Our rental would never have this happen as it's a one story ranch and there are no low windows. What bothers me is that because the negligence of the parent, they are awarded money. Not only should they not be awarded any money, they should have been charged for child endangerment.

And if we get down to it, shouldn't the builder of the property be sued for designing a second story window so low to the ground? How about the county government that issued final permits to occupy the home? Where does it end?

Author: Skybill
Monday, February 02, 2009 - 10:23 am
Top of pageBottom of page Link to this message

View profile or send e-mail Edit this post

And if we get down to it, shouldn't the builder of the property be sued for designing a second story window so low to the ground? How about the county government that issued final permits to occupy the home? Where does it end?

Exactly.

It ends when the legal system wakes up and stops these kinds of frivolous lawsuits.

Either that or shoot all the lawyers!
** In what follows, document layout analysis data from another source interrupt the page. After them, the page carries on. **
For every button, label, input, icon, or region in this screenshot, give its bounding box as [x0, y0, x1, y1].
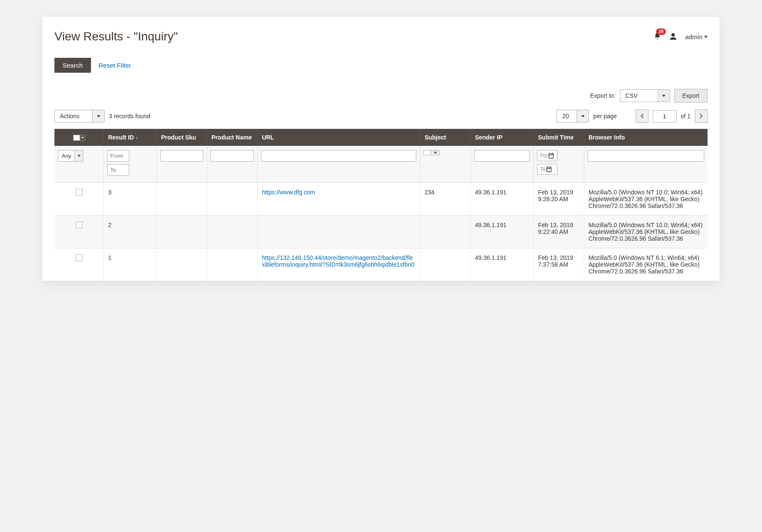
filter-row: Any — [54, 146, 708, 183]
filter-date-to[interactable]: To — [537, 164, 557, 175]
col-result-id[interactable]: Result ID↑ — [104, 129, 157, 146]
chevron-right-icon — [699, 114, 703, 119]
calendar-icon — [546, 166, 552, 173]
filter-product-name[interactable] — [210, 150, 254, 162]
cell-time: Feb 13, 2019 9:28:20 AM — [534, 183, 584, 216]
cell-url-link[interactable]: https://132.148.150.44/store/demo/magent… — [262, 254, 415, 268]
col-subject[interactable]: Subject — [420, 129, 471, 146]
cell-browser: Mozilla/5.0 (Windows NT 10.0; Win64; x64… — [584, 183, 708, 216]
row-checkbox[interactable] — [76, 254, 82, 261]
cell-subject — [420, 216, 471, 248]
admin-menu[interactable]: admin — [685, 33, 708, 40]
col-product-name[interactable]: Product Name — [207, 129, 258, 146]
cell-sku — [156, 183, 207, 216]
row-checkbox[interactable] — [76, 222, 82, 228]
cell-sku — [156, 216, 207, 248]
chevron-down-icon[interactable] — [431, 150, 440, 155]
cell-pname — [207, 183, 258, 216]
results-table: Result ID↑ Product Sku Product Name URL … — [54, 129, 708, 281]
cell-ip: 49.36.1.191 — [471, 248, 534, 281]
col-checkbox-header[interactable] — [54, 129, 104, 146]
filter-id-to[interactable] — [107, 164, 129, 176]
cell-pname — [207, 216, 258, 248]
admin-panel: View Results - "Inquiry" 29 admin Search… — [43, 17, 719, 281]
page-size-select[interactable]: 20 — [557, 110, 589, 122]
col-product-sku[interactable]: Product Sku — [156, 129, 207, 146]
col-url[interactable]: URL — [257, 129, 420, 146]
actions-select[interactable]: Actions — [54, 110, 105, 122]
sort-asc-icon: ↑ — [136, 135, 138, 140]
admin-label: admin — [685, 33, 702, 40]
export-to-label: Export to: — [590, 92, 616, 99]
chevron-down-icon[interactable] — [658, 89, 670, 102]
cell-subject — [420, 248, 471, 281]
total-pages-label: of 1 — [681, 113, 691, 119]
cell-time: Feb 13, 2019 7:37:58 AM — [534, 248, 584, 281]
table-row[interactable]: 1 https://132.148.150.44/store/demo/mage… — [54, 248, 708, 281]
per-page-label: per page — [593, 113, 617, 119]
next-page-button[interactable] — [695, 109, 708, 123]
cell-browser: Mozilla/5.0 (Windows NT 10.0; Win64; x64… — [584, 216, 708, 248]
export-format-select[interactable]: CSV — [620, 89, 670, 102]
table-row[interactable]: 3 https://www.dfg.com 234 49.36.1.191 Fe… — [54, 183, 708, 216]
current-page-input[interactable] — [653, 110, 677, 122]
export-button[interactable]: Export — [674, 89, 708, 102]
calendar-icon — [548, 152, 554, 159]
user-icon[interactable] — [669, 32, 677, 41]
actions-value: Actions — [54, 110, 93, 122]
col-browser-info[interactable]: Browser Info — [584, 129, 708, 146]
row-checkbox[interactable] — [76, 189, 82, 196]
table-row[interactable]: 2 49.36.1.191 Feb 13, 2019 9:22:40 AM Mo… — [54, 216, 708, 248]
chevron-down-icon[interactable] — [577, 110, 589, 122]
cell-browser: Mozilla/5.0 (Windows NT 6.1; Win64; x64)… — [584, 248, 708, 281]
cell-time: Feb 13, 2019 9:22:40 AM — [534, 216, 584, 248]
col-submit-time[interactable]: Submit Time — [534, 129, 584, 146]
chevron-left-icon — [640, 114, 644, 119]
search-button[interactable]: Search — [54, 58, 91, 73]
page-title: View Results - "Inquiry" — [54, 30, 178, 43]
reset-filter-link[interactable]: Reset Filter — [99, 62, 131, 69]
cell-id: 3 — [104, 183, 157, 216]
chevron-down-icon[interactable] — [93, 110, 105, 122]
filter-browser[interactable] — [588, 150, 704, 162]
notifications[interactable]: 29 — [654, 32, 661, 42]
page-size-value: 20 — [557, 110, 577, 122]
export-format-value: CSV — [620, 89, 658, 102]
chevron-down-icon[interactable] — [75, 150, 83, 162]
notification-badge: 29 — [656, 28, 666, 35]
caret-down-icon — [704, 36, 708, 38]
prev-page-button[interactable] — [636, 109, 648, 123]
cell-url-link[interactable]: https://www.dfg.com — [262, 189, 315, 196]
cell-id: 1 — [104, 248, 157, 281]
records-found-label: 3 records found — [109, 113, 150, 119]
filter-sku[interactable] — [160, 150, 204, 162]
filter-url[interactable] — [261, 150, 417, 162]
cell-sku — [156, 248, 207, 281]
cell-id: 2 — [104, 216, 157, 248]
filter-ip[interactable] — [474, 150, 530, 162]
cell-ip: 49.36.1.191 — [471, 216, 534, 248]
cell-pname — [207, 248, 258, 281]
filter-any-select[interactable]: Any — [58, 150, 100, 162]
cell-ip: 49.36.1.191 — [471, 183, 534, 216]
filter-id-from[interactable] — [107, 150, 129, 162]
filter-date-from[interactable]: Fro — [537, 150, 557, 161]
cell-subject: 234 — [420, 183, 471, 216]
filter-subject-select[interactable] — [424, 150, 467, 155]
col-sender-ip[interactable]: Sender IP — [471, 129, 534, 146]
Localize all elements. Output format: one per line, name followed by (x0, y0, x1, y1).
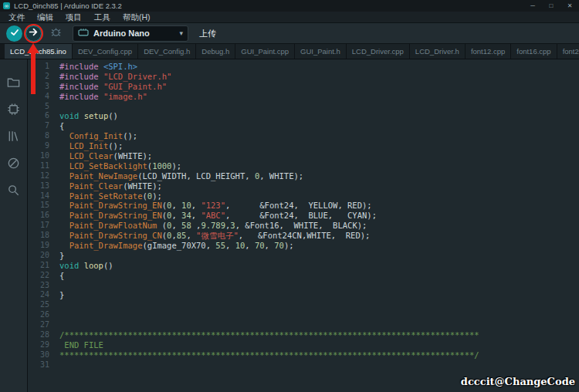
start-debug-button[interactable] (48, 25, 63, 41)
line-number: 29 (28, 340, 49, 350)
window-controls: ─ □ ✕ (523, 0, 579, 12)
menu-edit[interactable]: 编辑 (31, 12, 59, 23)
menu-help[interactable]: 帮助(H) (117, 12, 157, 23)
line-number: 10 (28, 151, 49, 161)
verify-button[interactable] (6, 25, 22, 42)
line-number: 7 (28, 121, 49, 131)
annotation-ring (24, 24, 43, 43)
code-line[interactable]: 27 (28, 320, 579, 330)
code-line[interactable]: 15 Paint_DrawString_EN(0, 10, "123", &Fo… (28, 201, 579, 211)
code-text: LCD_Init(); (49, 141, 123, 151)
boards-manager-icon[interactable] (5, 100, 23, 118)
close-button[interactable]: ✕ (560, 0, 579, 12)
chevron-down-icon: ▾ (179, 29, 183, 37)
line-number: 22 (28, 271, 49, 281)
code-line[interactable]: 14 Paint_SetRotate(0); (28, 191, 579, 201)
tab-dev-config-h[interactable]: DEV_Config.h (138, 44, 196, 59)
code-line[interactable]: 13 Paint_Clear(WHITE); (28, 181, 579, 191)
tab-lcd-driver-cpp[interactable]: LCD_Driver.cpp (347, 44, 410, 59)
code-text (49, 102, 59, 112)
line-number: 30 (28, 350, 49, 360)
tab-lcd-driver-h[interactable]: LCD_Driver.h (410, 44, 466, 59)
search-icon[interactable] (5, 181, 23, 199)
code-line[interactable]: 31 (28, 360, 579, 370)
watermark: dcccit@ChangeCode (461, 376, 575, 387)
tab-gui-paint-h[interactable]: GUI_Paint.h (295, 44, 347, 59)
line-number: 28 (28, 330, 49, 340)
code-line[interactable]: 5 (28, 102, 579, 112)
line-number: 25 (28, 300, 49, 310)
library-manager-icon[interactable] (5, 127, 23, 145)
tab-bar: LCD_0inch85.inoDEV_Config.cppDEV_Config.… (0, 44, 579, 59)
check-icon (10, 26, 19, 40)
line-number: 15 (28, 201, 49, 211)
tab-font12-cpp[interactable]: font12.cpp (466, 44, 511, 59)
code-line[interactable]: 11 LCD_SetBacklight(1000); (28, 161, 579, 171)
code-text: Paint_DrawImage(gImage_70X70, 55, 10, 70… (49, 241, 294, 251)
menu-sketch[interactable]: 项目 (59, 12, 88, 23)
tab-font20-cpp[interactable]: font20.cpp (557, 44, 579, 59)
code-text: } (49, 251, 64, 261)
code-line[interactable]: 30**************************************… (28, 350, 579, 360)
code-line[interactable]: 6void setup() (28, 111, 579, 121)
line-number: 23 (28, 281, 49, 291)
code-text: void setup() (49, 111, 118, 121)
arduino-ide-window: ∞ LCD_0inch85 | Arduino IDE 2.3.2 ─ □ ✕ … (0, 0, 579, 392)
code-line[interactable]: 1#include <SPI.h> (28, 62, 579, 72)
code-line[interactable]: 28/*************************************… (28, 330, 579, 340)
maximize-button[interactable]: □ (542, 0, 560, 12)
menubar: 文件编辑项目工具帮助(H) (0, 12, 579, 23)
code-line[interactable]: 18 Paint_DrawString_CN(0,85, "微雪电子", &Fo… (28, 231, 579, 241)
line-number: 31 (28, 360, 49, 370)
code-line[interactable]: 23 (28, 281, 579, 291)
code-text: LCD_SetBacklight(1000); (49, 161, 181, 171)
code-line[interactable]: 4#include "image.h" (28, 92, 579, 102)
code-line[interactable]: 7{ (28, 121, 579, 131)
tab-gui-paint-cpp[interactable]: GUI_Paint.cpp (235, 44, 295, 59)
board-selector[interactable]: Arduino Nano ▾ (73, 25, 188, 42)
line-number: 12 (28, 171, 49, 181)
menu-file[interactable]: 文件 (2, 12, 31, 23)
tab-font16-cpp[interactable]: font16.cpp (511, 44, 557, 59)
tab-debug-h[interactable]: Debug.h (196, 44, 235, 59)
activity-bar (0, 59, 28, 392)
code-text: Paint_Clear(WHITE); (49, 181, 162, 191)
code-line[interactable]: 17 Paint_DrawFloatNum (0, 58 ,9.789,3, &… (28, 221, 579, 231)
code-line[interactable]: 21void loop() (28, 261, 579, 271)
minimize-button[interactable]: ─ (523, 0, 542, 12)
code-line[interactable]: 22{ (28, 271, 579, 281)
code-line[interactable]: 8 Config_Init(); (28, 131, 579, 141)
line-number: 11 (28, 161, 49, 171)
line-number: 18 (28, 231, 49, 241)
code-line[interactable]: 29 END FILE (28, 340, 579, 350)
code-line[interactable]: 3#include "GUI_Paint.h" (28, 82, 579, 92)
code-line[interactable]: 10 LCD_Clear(WHITE); (28, 151, 579, 161)
board-selector-value: Arduino Nano (93, 29, 150, 38)
board-icon (78, 26, 89, 40)
code-line[interactable]: 9 LCD_Init(); (28, 141, 579, 151)
code-line[interactable]: 19 Paint_DrawImage(gImage_70X70, 55, 10,… (28, 241, 579, 251)
sketchbook-icon[interactable] (5, 73, 23, 91)
code-line[interactable]: 25 (28, 300, 579, 310)
line-number: 19 (28, 241, 49, 251)
code-text: Paint_SetRotate(0); (49, 191, 162, 201)
code-line[interactable]: 12 Paint_NewImage(LCD_WIDTH, LCD_HEIGHT,… (28, 171, 579, 181)
code-text: void loop() (49, 261, 113, 271)
code-line[interactable]: 20} (28, 251, 579, 261)
line-number: 6 (28, 111, 49, 121)
line-number: 5 (28, 102, 49, 112)
code-lines: 1#include <SPI.h>2#include "LCD_Driver.h… (28, 62, 579, 370)
code-text: /***************************************… (49, 330, 479, 340)
code-editor[interactable]: 1#include <SPI.h>2#include "LCD_Driver.h… (28, 59, 579, 392)
line-number: 21 (28, 261, 49, 271)
tab-dev-config-cpp[interactable]: DEV_Config.cpp (73, 44, 138, 59)
upload-tooltip: 上传 (199, 28, 216, 39)
debug-icon[interactable] (5, 154, 23, 172)
code-line[interactable]: 16 Paint_DrawString_EN(0, 34, "ABC", &Fo… (28, 211, 579, 221)
code-line[interactable]: 24} (28, 290, 579, 300)
code-text (49, 281, 59, 291)
code-line[interactable]: 26 (28, 310, 579, 320)
menu-tools[interactable]: 工具 (88, 12, 117, 23)
code-text: #include "image.h" (49, 92, 147, 102)
code-line[interactable]: 2#include "LCD_Driver.h" (28, 72, 579, 82)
Hey, maybe Dick Cheney can take a few more lawyers hunting!!!

Author: Missing_kskd
Monday, February 02, 2009 - 11:25 am
Top of pageBottom of page Link to this message

View profile or send e-mail Edit this post

IMHO, the case of poor design isn't going to change.

As to the "where does it end?" deal, it might be something as simple as setting the right expectations and following them.

One thing that is hard to ignore was this management company being aware of the problem, and doing nothing.

This is different from somebody just having something happen for the first time.

There is also an amount of diligence required to provide a service for somebody too. In this case, it's a home.

The expectation, by default, is that it is a safe home.

Another expectation is that parents are competent.

Finally, another is being aware of a problem means doing something to prevent it.

That's the legal matter going on here.

Had the management company done anything in response to problems with the kids and the windows, this case would have been a lot more likely to boil down to stupid parent.

They didn't though, and that's the rub.

What we don't know yet is what the test is for doing enough is.

Does that mean a warning? Does it mean a safety device? Property meeting to let people know the risks? What?

IMHO, the lawsuit isn't frivolous because those expectations are not set! We should set them. This is an expensive way to set them, of course. On the other hand, dollars talk. Now's the time then.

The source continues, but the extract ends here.